Go through the records and transcribe them exactly, passing over any picture.

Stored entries
▼

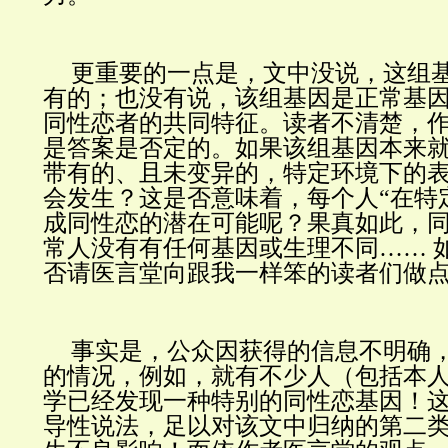
更重要的一点是，文中没说，这组
有的；也没有说，该组基因是正常基
同性恋者的共同特征。读者不清楚，
是答案是否定的。如果该组基因本来
带有的、且未变异的，特定环境下的
会发生？这是否意味着，每个人“在特
成同性恋的潜在可能呢？果真如此，
常人没有有任何基因或生理不同…… 
否请医言堂向跟我一样笨的读者们做
事实是，公众因获得的信息不明确
的情况，例如，就有不少人（包括本
学已经发现一种特别的同性恋基因！
导性说法，足以对该文中归纳的第二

▲

## TASK ANSWER
更重要的一点是，文中没说，这组
有的；也没有说，该组基因是正常基
同性恋者的共同特征。读者不清楚，
是答案是否定的。如果该组基因本来
带有的、且未变异的，特定环境下的
会发生？这是否意味着，每个人“在特
成同性恋的潜在可能呢？果真如此，
常人没有有任何基因或生理不同…… 
否请医言堂向跟我一样笨的读者们做
事实是，公众因获得的信息不明确
的情况，例如，就有不少人（包括本
学已经发现一种特别的同性恋基因！
导性说法，足以对该文中归纳的第二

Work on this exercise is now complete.